Manchu people in Qing dynasty came from the northeast, so they loved to eat hot pot. Several large-scale "Thousand Banquets" were held in the Qing Dynasty (the emperor entertained the elderly over 60 and 70), and there were hot pots that the emperor loved to eat at the banquet. Hot pot became the protagonist of Qianlong's 50-year banquet. According to the records of the Grand Banquet of the Qing Dynasty-Thousand Banquets, the Thousand Banquets can be divided into two levels:
Each table of the first-class banquet is equipped with two hot pots, one piece of roe deer mutton, one plate of roast deer tail, one plate of black fork roe deer mutton, four bowls of meat dishes, one plate of steamed sushi, one plate of cooked sushi, two plates of snail box side dishes and two ebony tendons. In addition, prepare shredded pork and hot rice. Each table of the second-class banquet is equipped with two hot pots (made of copper), one pork slice, one mutton slice, one mutton slice, one barbecue slice, one steamed longevity dish, one oven longevity dish, two snail boxes and two ebony tendons.

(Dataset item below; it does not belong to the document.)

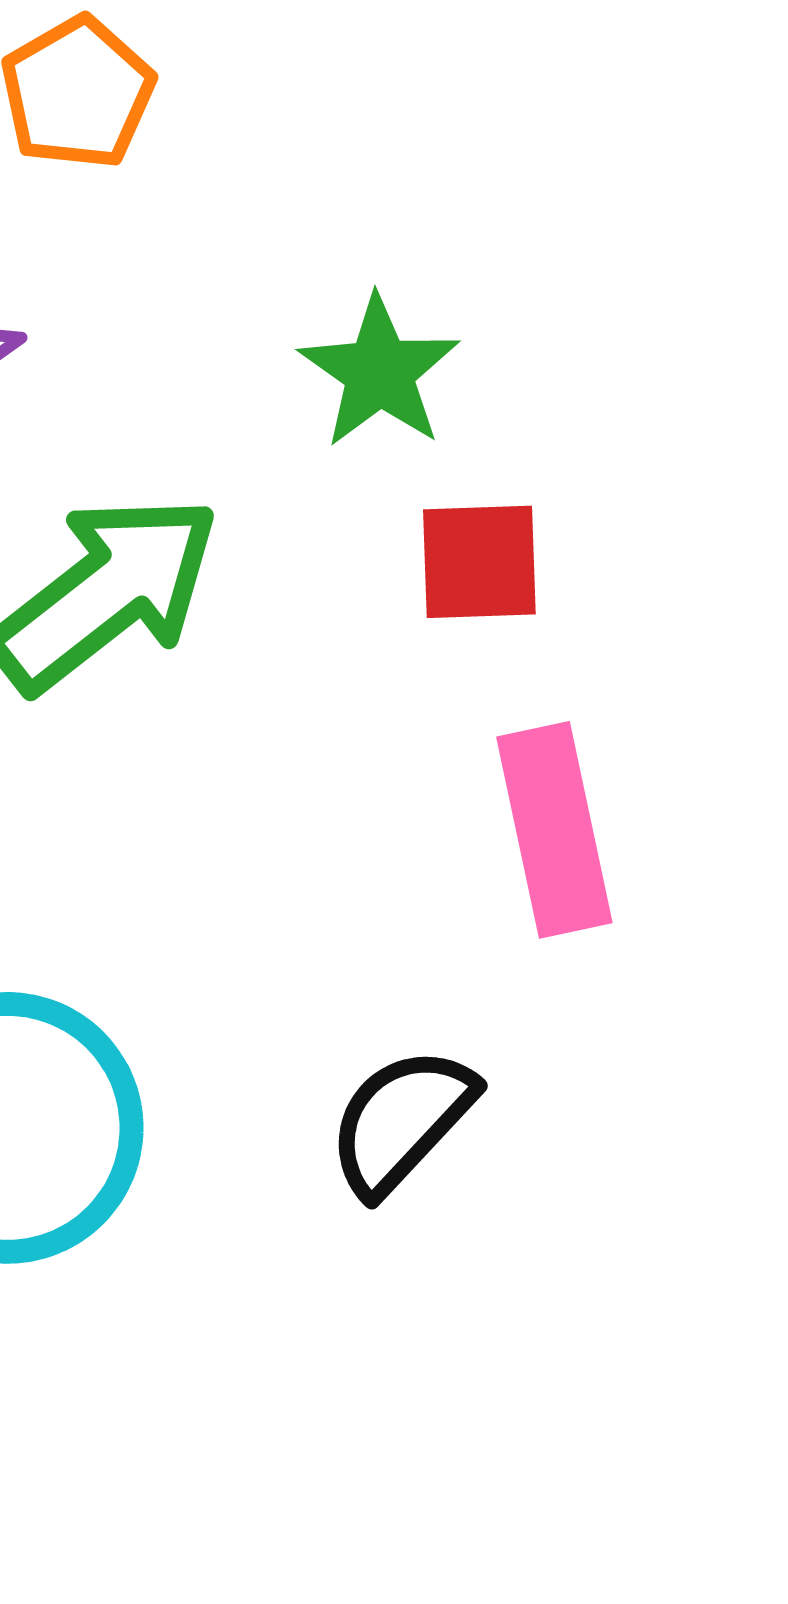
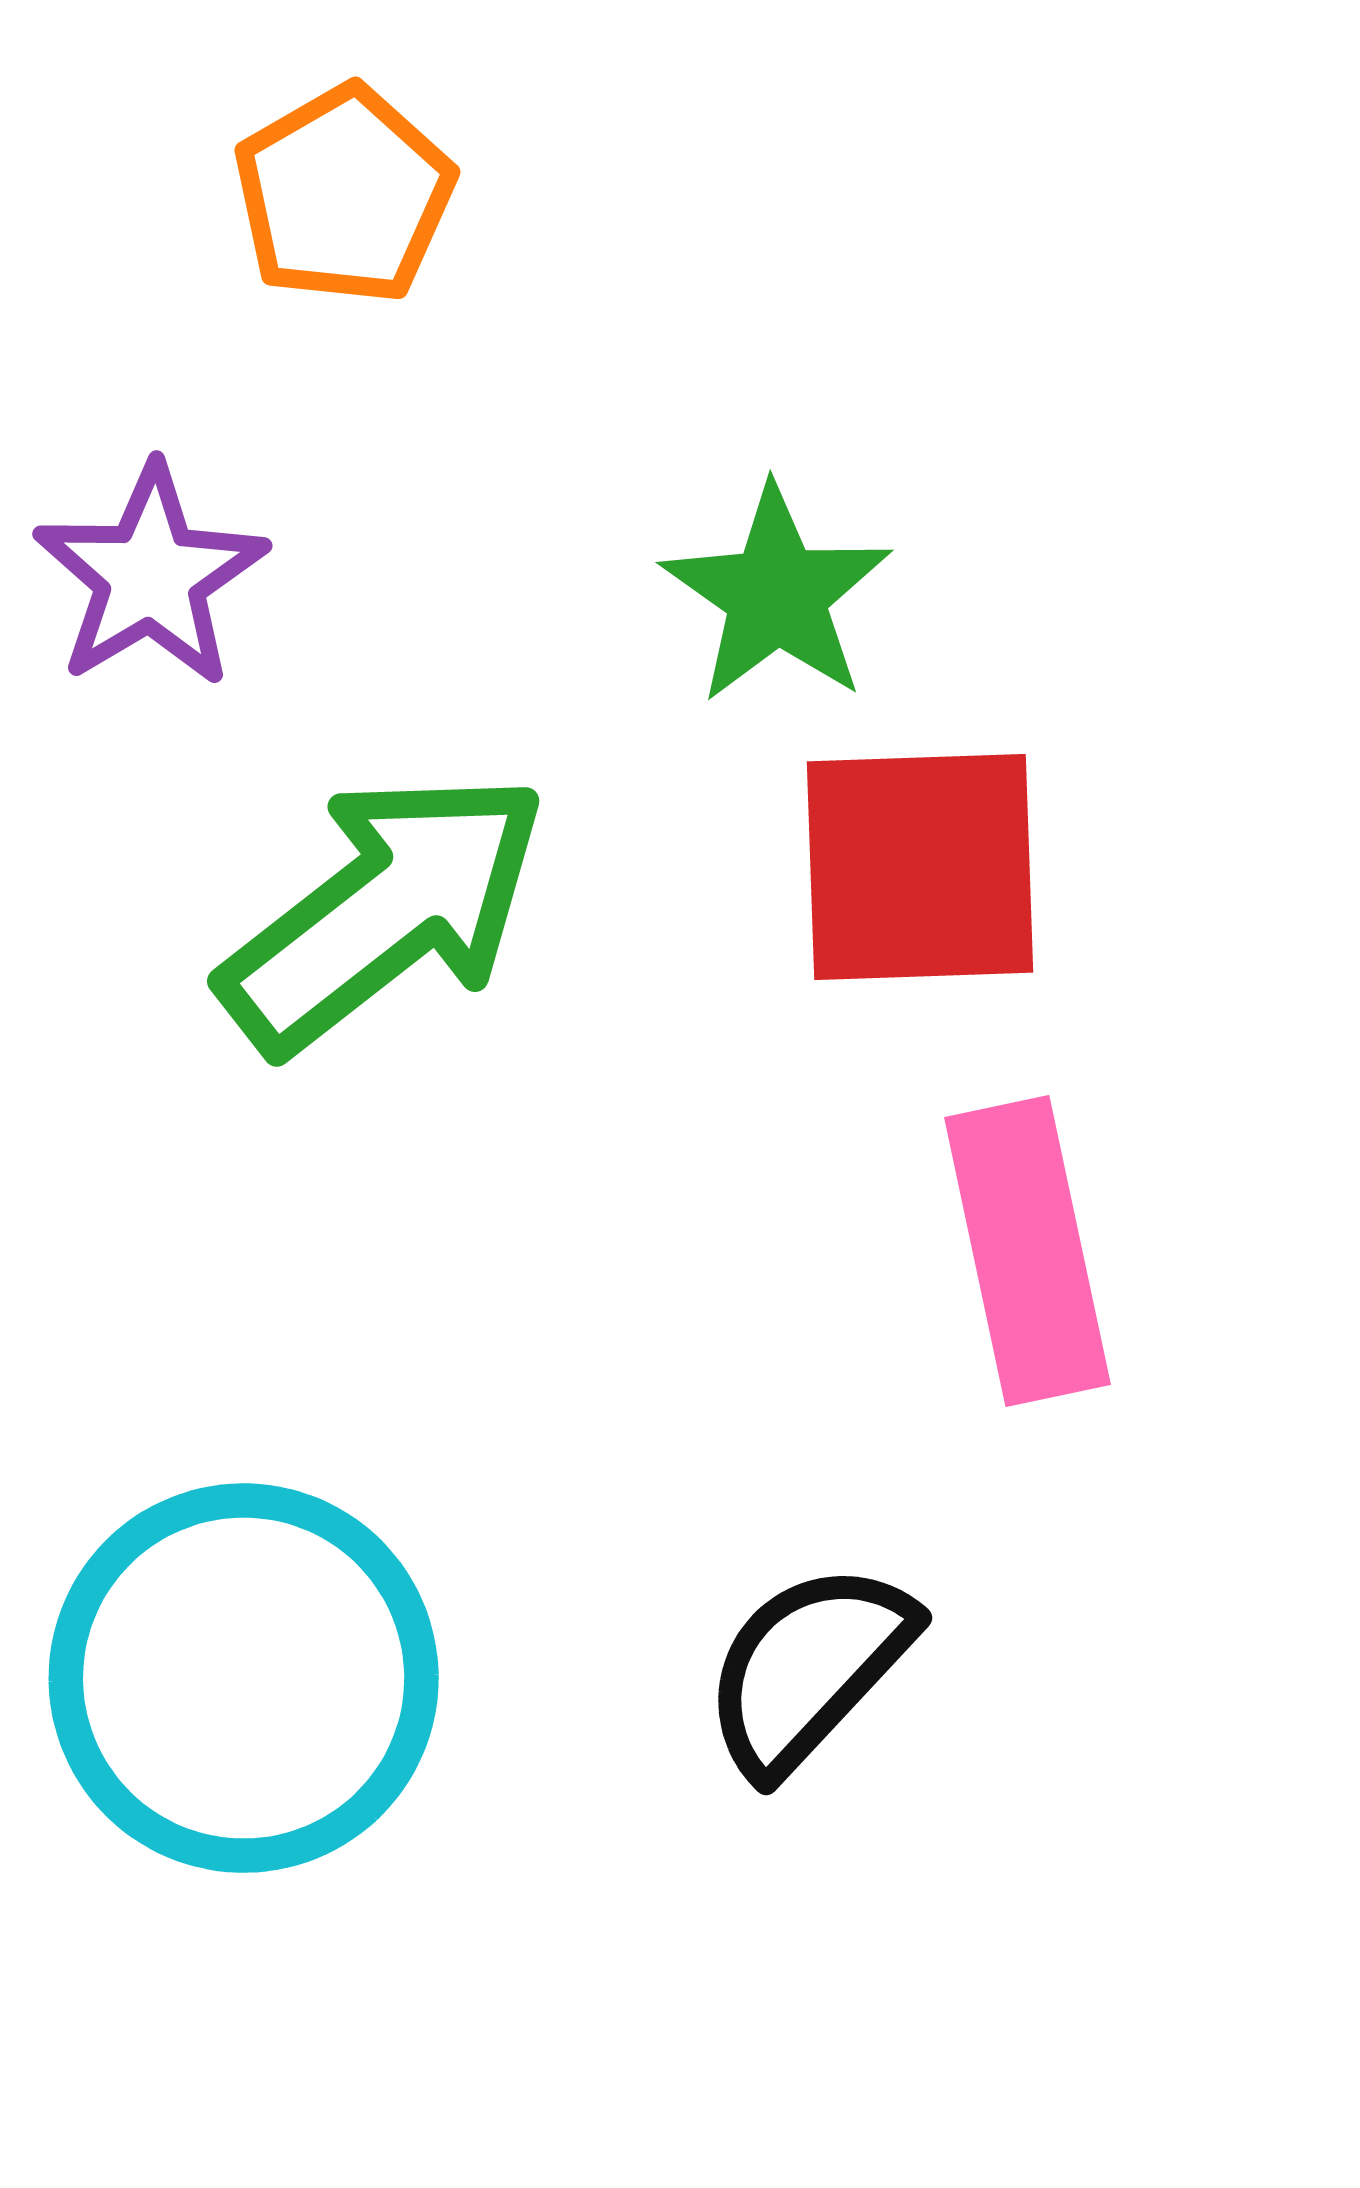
red square: (479, 562) -> (920, 867), size x1.4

And prepare shredded pork and hot rice.
It can be seen that hot pot is the most important dish in the two-level banquet. Royal love will be popular among the people. Hot pot later spread to Beijing, mainly run by Muslim restaurants. There is a record in "Hundred Words of the Ancient City": "Mutton pot is the most common delicacy in cold weather, and it must be eaten with mutton restaurant. This way of eating is a study and evolution of the nomadic heritage in the north and has become a special flavor. " It is said that it was not until Guangxu that the old shopkeeper of Donglaishun Mutton Restaurant in Beijing bribed eunuchs and stole the ingredients of "instant mutton" from the palace, and "instant mutton" was sold in famous urban restaurants.
Nowadays, Sichuan-Chongqing hot pot, which is popular all over the country, appeared later than hot pot. Sichuan-Chongqing hot pot is spicy, but it's been two or three hundred years since China people ate Chili, so Sichuan-Chongqing hot pot can't be earlier than this time. The specific birth time of Sichuan-Chongqing hot pot may be in the communication between the late Qing Dynasty and the Republic of China, and the birth place should be the dock area along the Yangtze River. The specific locations are Chongqing and Luzhou. A popular saying is that the area around Chaotianmen Wharf in Chongqing used to be a place where Muslims slaughtered animals. Hui people throw away their internal organs after slaughtering cattle, poor boatmen and trackmen pick them up and wash them, pour them into the pot, add pepper, ginger, garlic, salt and other spicy spices, and cook them, which becomes the origin of Sichuan-Chongqing hot pot. At that time, most of the dishes they rinsed were things that rich people didn't eat, such as hairy belly and duck intestines. They are all very cheap, so the original Sichuan-Chongqing hot pot is the food of the poor. Food does not ask the place of origin. Hairy crabs were originally eaten by the poor, but who can say that people who eat hairy crabs now are still poor?